Bud paused briefly at an intersecting aisle crowded with workers moving past. Each day there seemed to be more of them, he thought to himself as he darted through an opening and continued on his way. He was amazed that new workers could still be found after three years of war, especially men.
Peacetime conscription had begun in 1940 with men from eighteen to thirty-six at risk. Some, however, were exempt from the draft; farmers, men with family hardships, employees in essential industries, and key defense plant workers. The latter would serve on a different kind of front because even though World War II required the raising of an army, it was also a war of precision tools and manufacturing.
Key workers were needed to supervise production. The day to day experience gained on the battlefield dictated almost constant modification to all types of military equipment. As a result the production line was a somewhat chaotic arena in a perpetual state of flux.

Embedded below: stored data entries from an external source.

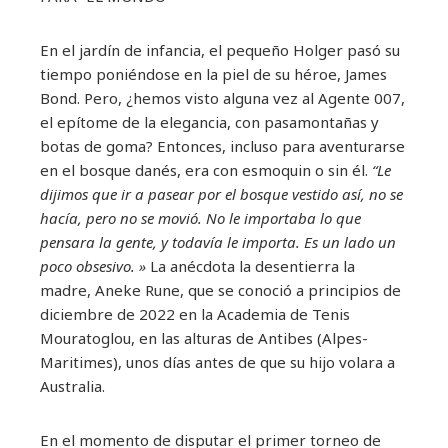
En el jardín de infancia, el pequeño Holger pasó su
tiempo poniéndose en la piel de su héroe, James
Bond. Pero, ¿hemos visto alguna vez al Agente 007,
el epítome de la elegancia, con pasamontañas y
botas de goma? Entonces, incluso para aventurarse
en el bosque danés, era con esmoquin o sin él.
“Le
dijimos que ir a pasear por el bosque vestido así, no se
hacía, pero no se movió. No le importaba lo que
pensara la gente, y todavía le importa. Es un lado un
poco obsesivo. »
La anécdota la desentierra la
madre, Aneke Rune, que se conoció a principios de
diciembre de 2022 en la Academia de Tenis
Mouratoglou, en las alturas de Antibes (Alpes-
Maritimes), unos días antes de que su hijo volara a
Australia.
En el momento de disputar el primer torneo de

Key workers were also needed in the area of design. Many of the machines necessary to make military parts had no peacetime counterpart. Engineers with the requisite design skills were in short supply, and those with prior manufacturing experience were an even rarer commodity.
So, in 1942 Bud joined the war effort. He would serve his country on the home front, building machine guns at AC.
At the same time he would have to help Ora with the engineering work. Their workload was diminished; since the start of the war they had recorded only ten plats. But the reduction in volume was countered by new difficulties in actually performing the work. Wartime surveying presented unique logistical problems.
The last day for peacetime production had been early in 1942 and soon after various consumer items were placed on the rationed list. Effective in mid-May, gasoline became one of those items with most drivers limited to a mere three gallons per week. Literally overnight it became impossible to make surveys in the out-county without conserving gasoline for weeks in advance.
Government decree had also halted the manufacture of virtually everything that contained metal, at least for civilian use. As a result, worn or lost metal items could not be replaced. This was evidenced by their set of eleven chaining pins, now reduced to eight, the missing ones having been lost on previous surveys. A brass plumb bob was also missing in action. As for steel tapes, they no longer possessed a single one that hadn't been patched several times with solder sleeves and rivets.
The actual setting of corners was also problematic. By 1944 it was nearly impossible to get iron pipe so their surveys of late were marked with simple wood hubs. These, of course, would rot and deteriorate and finally disappear within a few years due to contact with wet ground.
As a surveyor, this impermanence troubled him. He would be glad when the war was over so that the availability of metal would cease to be such a major civilian problem.
Until then he had military problems to deal with and the one at hand returned to the forefront of his thoughts as he reached the stairwell to the basement. In descending the steps the noise of the presses and drills and grinders subsided, and in the relative quiet that remained the faint smell of expended gunpowder hung in the air. Finally, in turning the corner of a narrow aisle he arrived at the firing range and quickly assessed the damage.
He had to agree with the workers on the line--someone was going to catch hell.
(Author's note: One of those workers was a young "war momma," Doris Richards, who built aircraft machine guns at AC while her husband served in the Army.)